→ **Your goal**
Before printing, remove every picture; then print the lines below exactly, from the first line through the line containing "(KPI) PERDA".

→ **Task input**
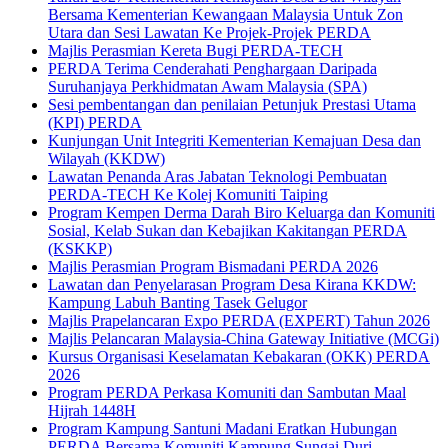
Bersama Kementerian Kewangaan Malaysia Untuk Zon
Utara dan Sesi Lawatan Ke Projek-Projek PERDA
Majlis Perasmian Kereta Bugi PERDA-TECH
PERDA Terima Cenderahati Penghargaan Daripada
Suruhanjaya Perkhidmatan Awam Malaysia (SPA)
Sesi pembentangan dan penilaian Petunjuk Prestasi Utama
(KPI) PERDA
Kunjungan Unit Integriti Kementerian Kemajuan Desa dan
Wilayah (KKDW)
Lawatan Penanda Aras Jabatan Teknologi Pembuatan
PERDA-TECH Ke Kolej Komuniti Taiping
Program Kempen Derma Darah Biro Keluarga dan Komuniti
Sosial, Kelab Sukan dan Kebajikan Kakitangan PERDA
(KSKKP)
Majlis Perasmian Program Bismadani PERDA 2026
Lawatan dan Penyelarasan Program Desa Kirana KKDW:
Kampung Labuh Banting Tasek Gelugor
Majlis Prapelancaran Expo PERDA (EXPERT) Tahun 2026
Majlis Pelancaran Malaysia-China Gateway Initiative (MCGi)
Kursus Organisasi Keselamatan Kebakaran (OKK) PERDA
2026
Program PERDA Perkasa Komuniti dan Sambutan Maal
Hijrah 1448H
Program Kampung Santuni Madani Eratkan Hubungan
PERDA Bersama Komuniti Kampung Sungai Duri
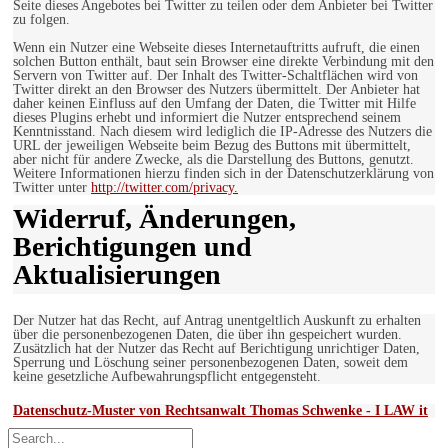
Seite dieses Angebotes bei Twitter zu teilen oder dem Anbieter bei Twitter
zu folgen.
Wenn ein Nutzer eine Webseite dieses Internetauftritts aufruft, die einen
solchen Button enthält, baut sein Browser eine direkte Verbindung mit den
Servern von Twitter auf. Der Inhalt des Twitter-Schaltflächen wird von
Twitter direkt an den Browser des Nutzers übermittelt. Der Anbieter hat
daher keinen Einfluss auf den Umfang der Daten, die Twitter mit Hilfe
dieses Plugins erhebt und informiert die Nutzer entsprechend seinem
Kenntnisstand. Nach diesem wird lediglich die IP-Adresse des Nutzers die
URL der jeweiligen Webseite beim Bezug des Buttons mit übermittelt,
aber nicht für andere Zwecke, als die Darstellung des Buttons, genutzt.
Weitere Informationen hierzu finden sich in der Datenschutzerklärung von
Twitter unter
http://twitter.com/privacy.
Widerruf, Änderungen,
Berichtigungen und
Aktualisierungen
Der Nutzer hat das Recht, auf Antrag unentgeltlich Auskunft zu erhalten
über die personenbezogenen Daten, die über ihn gespeichert wurden.
Zusätzlich hat der Nutzer das Recht auf Berichtigung unrichtiger Daten,
Sperrung und Löschung seiner personenbezogenen Daten, soweit dem
keine gesetzliche Aufbewahrungspflicht entgegensteht.
Datenschutz-Muster von Rechtsanwalt Thomas Schwenke - I LAW it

→ **Response**
Bersama Kementerian Kewangaan Malaysia Untuk Zon
Utara dan Sesi Lawatan Ke Projek-Projek PERDA
Majlis Perasmian Kereta Bugi PERDA-TECH
PERDA Terima Cenderahati Penghargaan Daripada
Suruhanjaya Perkhidmatan Awam Malaysia (SPA)
Sesi pembentangan dan penilaian Petunjuk Prestasi Utama
(KPI) PERDA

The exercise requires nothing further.